The Hurdles of auto scaling an Application to reduce costs

Hello everyone,

We are going to share our experience when enabling auto scale in a cloud designed application. In this case a series a problems surged while enabling auto scale. We find this happen on several projects from different clients. So we hope you can learn from common mistakes and save time when deploying your next application. I’m also looking to see what is your approach in this matter.

Important: This post is mainly focused on a case using Azure App Service but it has a correlation to any environment where you can Scale automatically or manual a cloud application or service.

About the project

First we need to explain the project. It was a complex backend application in C#. The architecture of the project was design with scaling in mind. It consisted of Frontend and Backend App Service Servers. Each server contained many Webjobs. A series of Queues with different messages were used to communicate between the Webjobs and frontend with backend. There was a number of retry attempts in case of errors processing the messages and poison queues.

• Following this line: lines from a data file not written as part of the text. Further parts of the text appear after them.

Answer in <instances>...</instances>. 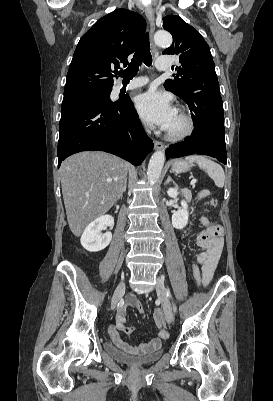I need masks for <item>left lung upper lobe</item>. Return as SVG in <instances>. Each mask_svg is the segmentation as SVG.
Wrapping results in <instances>:
<instances>
[{
  "instance_id": "1",
  "label": "left lung upper lobe",
  "mask_w": 273,
  "mask_h": 401,
  "mask_svg": "<svg viewBox=\"0 0 273 401\" xmlns=\"http://www.w3.org/2000/svg\"><path fill=\"white\" fill-rule=\"evenodd\" d=\"M163 28L173 37L172 45L163 54L179 57L174 79L164 83L166 90L180 98L193 92L220 94L215 64L208 44L195 28L177 15L163 18Z\"/></svg>"
}]
</instances>
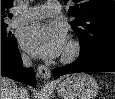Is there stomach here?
Returning a JSON list of instances; mask_svg holds the SVG:
<instances>
[{"mask_svg": "<svg viewBox=\"0 0 115 99\" xmlns=\"http://www.w3.org/2000/svg\"><path fill=\"white\" fill-rule=\"evenodd\" d=\"M56 89L64 99H94L98 85L92 76L79 73L59 83Z\"/></svg>", "mask_w": 115, "mask_h": 99, "instance_id": "1", "label": "stomach"}]
</instances>
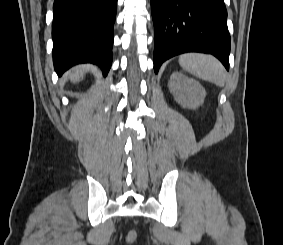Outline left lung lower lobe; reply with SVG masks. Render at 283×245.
<instances>
[{"mask_svg":"<svg viewBox=\"0 0 283 245\" xmlns=\"http://www.w3.org/2000/svg\"><path fill=\"white\" fill-rule=\"evenodd\" d=\"M154 70L181 53L216 56L229 70L230 35L223 0H151Z\"/></svg>","mask_w":283,"mask_h":245,"instance_id":"obj_1","label":"left lung lower lobe"}]
</instances>
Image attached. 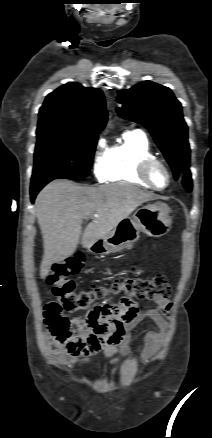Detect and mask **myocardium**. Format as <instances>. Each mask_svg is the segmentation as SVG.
I'll use <instances>...</instances> for the list:
<instances>
[{
    "label": "myocardium",
    "mask_w": 212,
    "mask_h": 438,
    "mask_svg": "<svg viewBox=\"0 0 212 438\" xmlns=\"http://www.w3.org/2000/svg\"><path fill=\"white\" fill-rule=\"evenodd\" d=\"M153 165H160L161 167H163V169L165 170L167 177H168V182L167 184L160 188L155 186L150 178H149V171L152 168ZM136 173L137 176L146 184L148 185L151 189L157 190V191H163L166 190L171 182H172V173L168 167V165L161 159L157 158V157H146L143 158L140 163L138 164V167L136 169Z\"/></svg>",
    "instance_id": "f54148a6"
}]
</instances>
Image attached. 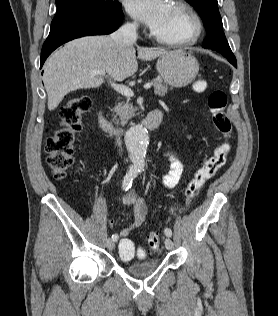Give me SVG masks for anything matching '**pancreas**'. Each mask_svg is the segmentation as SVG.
I'll use <instances>...</instances> for the list:
<instances>
[{
    "mask_svg": "<svg viewBox=\"0 0 278 316\" xmlns=\"http://www.w3.org/2000/svg\"><path fill=\"white\" fill-rule=\"evenodd\" d=\"M151 84L154 86V93L158 96H165L168 91V86L163 84L161 78H156L151 81ZM114 112L116 115L114 118L116 119L117 116L121 120V124H126L127 120L130 119L134 115V107L132 103L129 101L118 103L115 107Z\"/></svg>",
    "mask_w": 278,
    "mask_h": 316,
    "instance_id": "cf45deb5",
    "label": "pancreas"
}]
</instances>
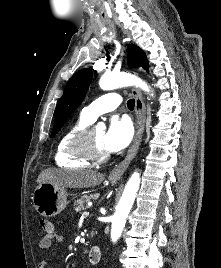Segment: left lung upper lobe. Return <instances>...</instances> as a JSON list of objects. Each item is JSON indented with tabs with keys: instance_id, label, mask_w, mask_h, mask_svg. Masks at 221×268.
<instances>
[{
	"instance_id": "obj_1",
	"label": "left lung upper lobe",
	"mask_w": 221,
	"mask_h": 268,
	"mask_svg": "<svg viewBox=\"0 0 221 268\" xmlns=\"http://www.w3.org/2000/svg\"><path fill=\"white\" fill-rule=\"evenodd\" d=\"M127 60L131 67H143L148 70V61L142 49L131 44L127 46ZM92 79L88 68L78 71L67 83L56 108V116L51 137L55 136L72 112L81 104Z\"/></svg>"
}]
</instances>
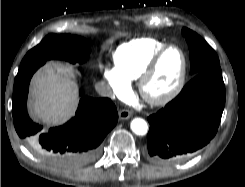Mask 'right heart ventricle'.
Masks as SVG:
<instances>
[{"label": "right heart ventricle", "instance_id": "e07e8e85", "mask_svg": "<svg viewBox=\"0 0 245 187\" xmlns=\"http://www.w3.org/2000/svg\"><path fill=\"white\" fill-rule=\"evenodd\" d=\"M165 45V42L150 37L120 45L114 53L118 74L128 84L137 81L154 55Z\"/></svg>", "mask_w": 245, "mask_h": 187}]
</instances>
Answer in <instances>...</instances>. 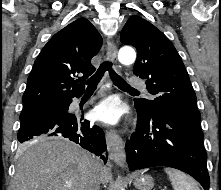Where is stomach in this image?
Masks as SVG:
<instances>
[{"label": "stomach", "mask_w": 221, "mask_h": 190, "mask_svg": "<svg viewBox=\"0 0 221 190\" xmlns=\"http://www.w3.org/2000/svg\"><path fill=\"white\" fill-rule=\"evenodd\" d=\"M133 184L139 190H151L154 186V180L150 175H135Z\"/></svg>", "instance_id": "1"}]
</instances>
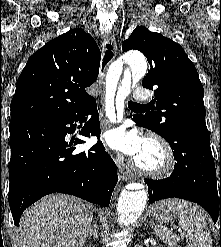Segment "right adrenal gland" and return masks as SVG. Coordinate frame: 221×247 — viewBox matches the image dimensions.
I'll list each match as a JSON object with an SVG mask.
<instances>
[{
	"label": "right adrenal gland",
	"mask_w": 221,
	"mask_h": 247,
	"mask_svg": "<svg viewBox=\"0 0 221 247\" xmlns=\"http://www.w3.org/2000/svg\"><path fill=\"white\" fill-rule=\"evenodd\" d=\"M97 236H98V226H97V223L94 221L93 226L90 229L89 238L94 237V239H96Z\"/></svg>",
	"instance_id": "1"
}]
</instances>
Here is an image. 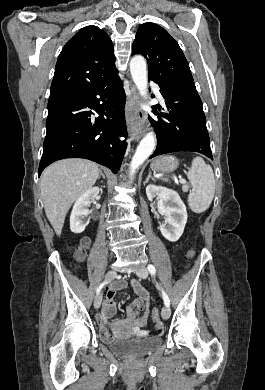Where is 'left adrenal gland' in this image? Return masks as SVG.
I'll return each mask as SVG.
<instances>
[{
    "label": "left adrenal gland",
    "instance_id": "1",
    "mask_svg": "<svg viewBox=\"0 0 265 390\" xmlns=\"http://www.w3.org/2000/svg\"><path fill=\"white\" fill-rule=\"evenodd\" d=\"M150 178H151L153 181H155V178L152 176L151 171H149L148 176H147V178H146V181H145L144 183H147V182L149 181Z\"/></svg>",
    "mask_w": 265,
    "mask_h": 390
}]
</instances>
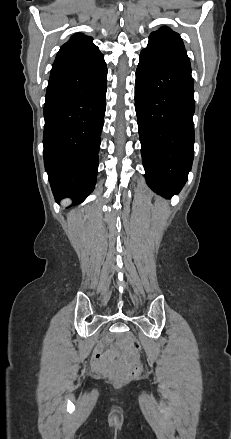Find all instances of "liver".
<instances>
[{"mask_svg": "<svg viewBox=\"0 0 231 439\" xmlns=\"http://www.w3.org/2000/svg\"><path fill=\"white\" fill-rule=\"evenodd\" d=\"M67 203H69V201H68V200L64 201V204H67Z\"/></svg>", "mask_w": 231, "mask_h": 439, "instance_id": "1", "label": "liver"}]
</instances>
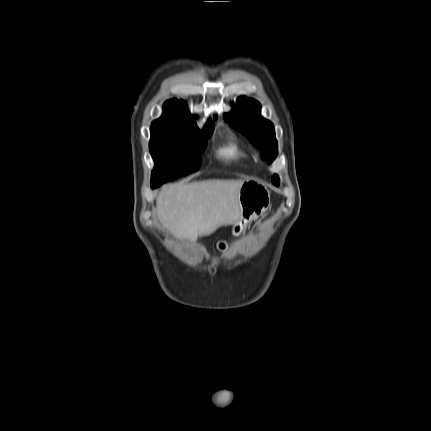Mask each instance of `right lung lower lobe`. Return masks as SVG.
I'll list each match as a JSON object with an SVG mask.
<instances>
[{
	"mask_svg": "<svg viewBox=\"0 0 431 431\" xmlns=\"http://www.w3.org/2000/svg\"><path fill=\"white\" fill-rule=\"evenodd\" d=\"M151 187L152 188H157L158 186L151 184Z\"/></svg>",
	"mask_w": 431,
	"mask_h": 431,
	"instance_id": "1",
	"label": "right lung lower lobe"
}]
</instances>
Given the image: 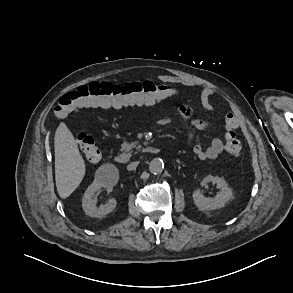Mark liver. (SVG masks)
<instances>
[{"label": "liver", "mask_w": 293, "mask_h": 293, "mask_svg": "<svg viewBox=\"0 0 293 293\" xmlns=\"http://www.w3.org/2000/svg\"><path fill=\"white\" fill-rule=\"evenodd\" d=\"M55 181L61 198L69 197L85 175V163L77 143L65 123L55 133Z\"/></svg>", "instance_id": "liver-1"}]
</instances>
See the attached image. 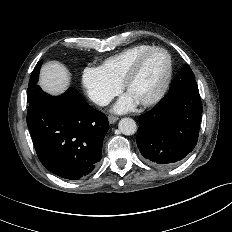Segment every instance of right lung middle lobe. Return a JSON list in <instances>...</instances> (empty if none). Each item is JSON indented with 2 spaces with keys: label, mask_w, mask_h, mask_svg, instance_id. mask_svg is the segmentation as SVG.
Here are the masks:
<instances>
[{
  "label": "right lung middle lobe",
  "mask_w": 232,
  "mask_h": 232,
  "mask_svg": "<svg viewBox=\"0 0 232 232\" xmlns=\"http://www.w3.org/2000/svg\"><path fill=\"white\" fill-rule=\"evenodd\" d=\"M41 65H42V60L37 63V65L35 66L33 70V73L30 76L28 90H27V95H28L27 101L28 102L30 101L34 92L40 89V87L37 85V82L39 78V72H40Z\"/></svg>",
  "instance_id": "dd1d6c3e"
}]
</instances>
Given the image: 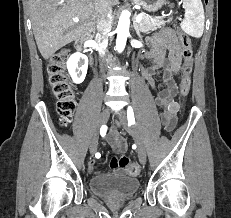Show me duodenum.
<instances>
[{
  "instance_id": "1",
  "label": "duodenum",
  "mask_w": 231,
  "mask_h": 218,
  "mask_svg": "<svg viewBox=\"0 0 231 218\" xmlns=\"http://www.w3.org/2000/svg\"><path fill=\"white\" fill-rule=\"evenodd\" d=\"M87 36H84V37H81L79 39L76 40L75 42V48L78 52L80 53H84L86 52V46H85V42L87 40ZM89 60H90V63L92 64L93 63V59L91 56H89Z\"/></svg>"
}]
</instances>
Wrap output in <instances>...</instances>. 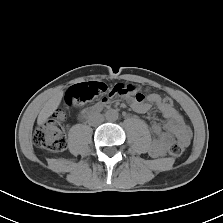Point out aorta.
I'll return each mask as SVG.
<instances>
[{"mask_svg":"<svg viewBox=\"0 0 223 223\" xmlns=\"http://www.w3.org/2000/svg\"><path fill=\"white\" fill-rule=\"evenodd\" d=\"M105 118L110 122L116 121L118 119V112L114 109H110L106 111Z\"/></svg>","mask_w":223,"mask_h":223,"instance_id":"obj_1","label":"aorta"}]
</instances>
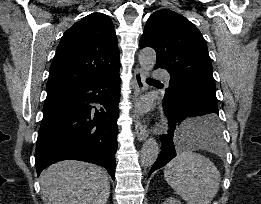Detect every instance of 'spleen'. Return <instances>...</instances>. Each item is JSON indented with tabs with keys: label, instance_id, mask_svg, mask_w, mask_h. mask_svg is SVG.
I'll return each instance as SVG.
<instances>
[{
	"label": "spleen",
	"instance_id": "obj_1",
	"mask_svg": "<svg viewBox=\"0 0 261 204\" xmlns=\"http://www.w3.org/2000/svg\"><path fill=\"white\" fill-rule=\"evenodd\" d=\"M207 117L187 120L182 123L180 131L187 132L191 148L214 150L218 140L196 137L195 128ZM164 177L170 187L187 204H210L218 192L220 172L206 157L194 153L190 148L178 152L177 156L165 167Z\"/></svg>",
	"mask_w": 261,
	"mask_h": 204
}]
</instances>
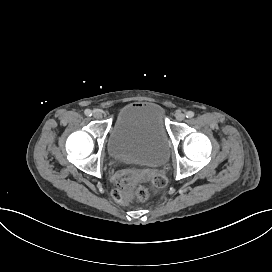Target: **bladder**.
<instances>
[{
	"mask_svg": "<svg viewBox=\"0 0 272 272\" xmlns=\"http://www.w3.org/2000/svg\"><path fill=\"white\" fill-rule=\"evenodd\" d=\"M109 155L117 160L134 161L149 167L167 163L169 145L158 104L123 107L106 140Z\"/></svg>",
	"mask_w": 272,
	"mask_h": 272,
	"instance_id": "obj_1",
	"label": "bladder"
}]
</instances>
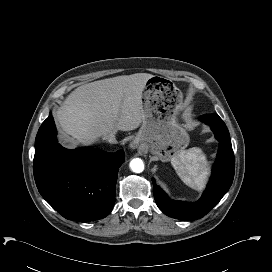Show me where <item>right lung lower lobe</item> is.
Listing matches in <instances>:
<instances>
[{
    "label": "right lung lower lobe",
    "mask_w": 272,
    "mask_h": 272,
    "mask_svg": "<svg viewBox=\"0 0 272 272\" xmlns=\"http://www.w3.org/2000/svg\"><path fill=\"white\" fill-rule=\"evenodd\" d=\"M124 160L123 150L63 148L50 112L36 136L33 172L40 194L57 212L66 219L89 222L111 212Z\"/></svg>",
    "instance_id": "obj_1"
}]
</instances>
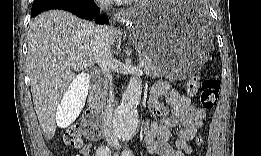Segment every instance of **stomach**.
<instances>
[{"label": "stomach", "instance_id": "1", "mask_svg": "<svg viewBox=\"0 0 261 156\" xmlns=\"http://www.w3.org/2000/svg\"><path fill=\"white\" fill-rule=\"evenodd\" d=\"M186 4L147 2L129 10L126 26L131 39L150 57L161 75L181 80L197 72L208 58L212 31L194 19Z\"/></svg>", "mask_w": 261, "mask_h": 156}]
</instances>
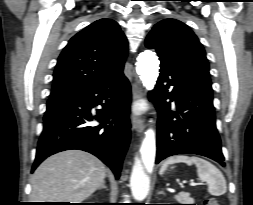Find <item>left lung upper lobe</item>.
<instances>
[{"instance_id": "1", "label": "left lung upper lobe", "mask_w": 253, "mask_h": 205, "mask_svg": "<svg viewBox=\"0 0 253 205\" xmlns=\"http://www.w3.org/2000/svg\"><path fill=\"white\" fill-rule=\"evenodd\" d=\"M145 44L156 49L160 58L173 61L212 89L204 48L187 25L176 19H164L153 27Z\"/></svg>"}]
</instances>
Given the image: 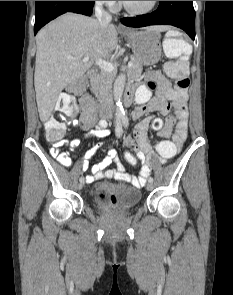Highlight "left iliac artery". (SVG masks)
<instances>
[{"mask_svg":"<svg viewBox=\"0 0 233 295\" xmlns=\"http://www.w3.org/2000/svg\"><path fill=\"white\" fill-rule=\"evenodd\" d=\"M122 122H123V125H124L125 128L128 127V118L127 117H123ZM148 181L153 183V178L149 177Z\"/></svg>","mask_w":233,"mask_h":295,"instance_id":"44dca946","label":"left iliac artery"}]
</instances>
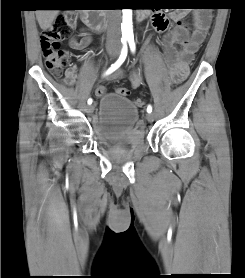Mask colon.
I'll list each match as a JSON object with an SVG mask.
<instances>
[{
  "mask_svg": "<svg viewBox=\"0 0 245 278\" xmlns=\"http://www.w3.org/2000/svg\"><path fill=\"white\" fill-rule=\"evenodd\" d=\"M199 7L206 11H212L213 5L209 3L200 4ZM73 29L72 17L67 14H58L54 18L53 24L42 30L40 41L42 54L45 60V64L49 72L55 77L60 79L63 74L64 67L68 61V54L61 49L60 42L62 39L71 35ZM182 81V78L173 75V84L178 85ZM117 94L120 96H128L129 90L124 87L116 89ZM134 103L137 107H142L144 101L141 98H136Z\"/></svg>",
  "mask_w": 245,
  "mask_h": 278,
  "instance_id": "1",
  "label": "colon"
}]
</instances>
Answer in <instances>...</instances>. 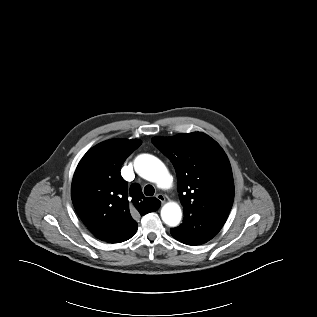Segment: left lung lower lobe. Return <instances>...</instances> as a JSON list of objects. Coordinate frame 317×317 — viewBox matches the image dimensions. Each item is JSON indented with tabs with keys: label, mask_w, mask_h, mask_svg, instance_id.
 Segmentation results:
<instances>
[{
	"label": "left lung lower lobe",
	"mask_w": 317,
	"mask_h": 317,
	"mask_svg": "<svg viewBox=\"0 0 317 317\" xmlns=\"http://www.w3.org/2000/svg\"><path fill=\"white\" fill-rule=\"evenodd\" d=\"M226 220L215 217H195L192 221L170 230L172 236L187 245H200L211 240Z\"/></svg>",
	"instance_id": "1"
}]
</instances>
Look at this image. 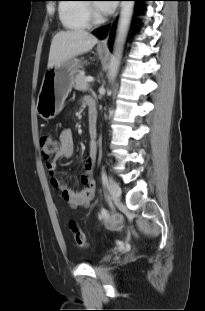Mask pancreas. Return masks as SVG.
<instances>
[{
	"instance_id": "obj_1",
	"label": "pancreas",
	"mask_w": 205,
	"mask_h": 311,
	"mask_svg": "<svg viewBox=\"0 0 205 311\" xmlns=\"http://www.w3.org/2000/svg\"><path fill=\"white\" fill-rule=\"evenodd\" d=\"M86 76L84 75V72H79L74 77V88L79 91H87L89 89V84L86 81Z\"/></svg>"
}]
</instances>
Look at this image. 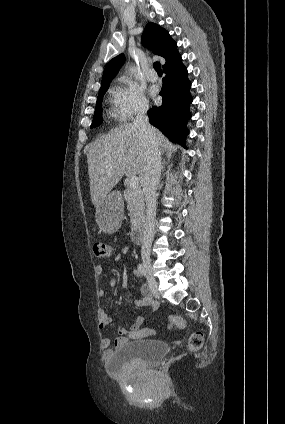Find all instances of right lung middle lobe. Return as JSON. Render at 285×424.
Listing matches in <instances>:
<instances>
[{
  "mask_svg": "<svg viewBox=\"0 0 285 424\" xmlns=\"http://www.w3.org/2000/svg\"><path fill=\"white\" fill-rule=\"evenodd\" d=\"M109 86L101 87L100 92L97 97L96 109L93 117V121L91 124V128H95L102 123V100L105 92L107 91Z\"/></svg>",
  "mask_w": 285,
  "mask_h": 424,
  "instance_id": "obj_1",
  "label": "right lung middle lobe"
}]
</instances>
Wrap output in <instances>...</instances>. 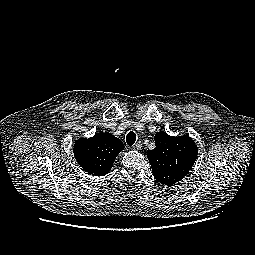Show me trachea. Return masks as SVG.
<instances>
[{"label": "trachea", "mask_w": 255, "mask_h": 255, "mask_svg": "<svg viewBox=\"0 0 255 255\" xmlns=\"http://www.w3.org/2000/svg\"><path fill=\"white\" fill-rule=\"evenodd\" d=\"M136 141V134L132 131H130L126 136V142L129 146L134 145Z\"/></svg>", "instance_id": "1"}]
</instances>
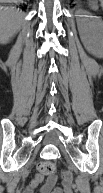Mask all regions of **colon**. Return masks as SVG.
Instances as JSON below:
<instances>
[{
	"label": "colon",
	"mask_w": 103,
	"mask_h": 193,
	"mask_svg": "<svg viewBox=\"0 0 103 193\" xmlns=\"http://www.w3.org/2000/svg\"><path fill=\"white\" fill-rule=\"evenodd\" d=\"M38 171L41 175L51 176L55 172V165L50 161H44L38 165ZM63 177L69 176L67 172L62 174Z\"/></svg>",
	"instance_id": "1"
}]
</instances>
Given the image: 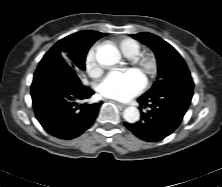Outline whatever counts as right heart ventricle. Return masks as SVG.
Instances as JSON below:
<instances>
[{
	"label": "right heart ventricle",
	"instance_id": "1",
	"mask_svg": "<svg viewBox=\"0 0 222 187\" xmlns=\"http://www.w3.org/2000/svg\"><path fill=\"white\" fill-rule=\"evenodd\" d=\"M120 51L128 58L135 57L141 50V45L138 41L132 38H122L117 41Z\"/></svg>",
	"mask_w": 222,
	"mask_h": 187
}]
</instances>
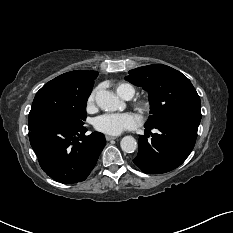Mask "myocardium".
I'll return each mask as SVG.
<instances>
[{"label": "myocardium", "mask_w": 233, "mask_h": 233, "mask_svg": "<svg viewBox=\"0 0 233 233\" xmlns=\"http://www.w3.org/2000/svg\"><path fill=\"white\" fill-rule=\"evenodd\" d=\"M137 106L143 110L146 111L149 108V102L147 100H140L137 102Z\"/></svg>", "instance_id": "f54148a6"}]
</instances>
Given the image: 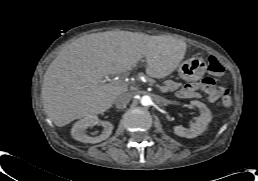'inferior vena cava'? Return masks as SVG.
Masks as SVG:
<instances>
[{
    "label": "inferior vena cava",
    "instance_id": "1",
    "mask_svg": "<svg viewBox=\"0 0 258 181\" xmlns=\"http://www.w3.org/2000/svg\"><path fill=\"white\" fill-rule=\"evenodd\" d=\"M132 95L131 93L125 92L120 94L114 101L116 108H123L125 107L131 100Z\"/></svg>",
    "mask_w": 258,
    "mask_h": 181
}]
</instances>
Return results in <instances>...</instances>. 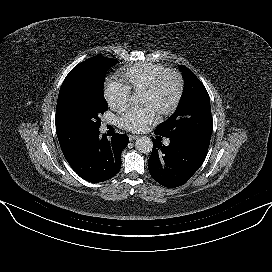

With this architecture the program already was running in multiple regions with multiple servers. And in each region it was configured with App Service using a considerable number of instances.

The Proposal

The Application was working as expected. And a new objective was defined to reduce the costs. To achieve this we needed to make each region capable to adapt the number of instances based on demand.

App Service provides two modes to scale:

* Automatic
* Manual

Automatic mode scales instances based on the load of CPU. This could be useful for a frontend or CPU intensive tasks but not for our case. In our case our load was based on the amount of messages in queues. We decided to use the manual option. Using the API to manage the number of instances we implemented a custom logic to scale the number of instances. The algorithm scaled up if queue depth increased beyond custom limits for the number of instances.

Queue Depth	Number of instances
10	2
40	4
80	8
200	12
500	16
1000	20

To decrease the number of instances it waits a few minutes in case the surge goes back up. This is because the time to spin a new server usually goes over 90 seconds. We don’t want to decrease just to increase it again in the next minute.

The Problem

After these changes were deployed to production for a few days we started to notice a couple of strange errors.

At first when debugging some errors in the logs there were cases when we followed the flow of the logging messages for a request message chains it wab broken. It suddenly stops in a random place. We knew this was an issue but couldn’t find the reason.

Then after a few weeks we found a couple of requests whose messages status were inconsistent. It appeared like it was added to a following step queue but retained the status as not processed. Upon further inspection the same random stop of logging messages were found. This was a severe issue now cause we had to guarantee that the 100% of queue messages were processed correctly or at least send an error notification to the client.

The solution

After a couple of days of reading and learning what could cause this sudden interrupts. We found that the App Service hold logs that were not present in Application Insights Logs. We started correlating the logs event dates to the auto scaling and found that they occurred after the down scale of a server.

Once we could identify the root cause of the problem. We could start attacking the issue. We found that we couldn’t decide which server instance was going to be shutdown when down scaling. But we could implement a graceful shutdown. A graceful shutdown means that App Service send a signal to the process running on the server thats going to be shutdown. We added a custom logic with semaphores to prevent the WebJobs from starting to process new messages from queues once shutdown signal was sent. As the operations of enqueueing a message and changing its status in the database were not atomic we had to prevent any WebJob after the graceful shutdown signal from doing this operations. This way we ensure no data remained inconsistent.

This way we resolved the main issues generated by the journey of auto scale. There were others problems that surged but we will cover them in another post.

Hope you learnt something from one of the most common mistakes during scale of an application.

Regards.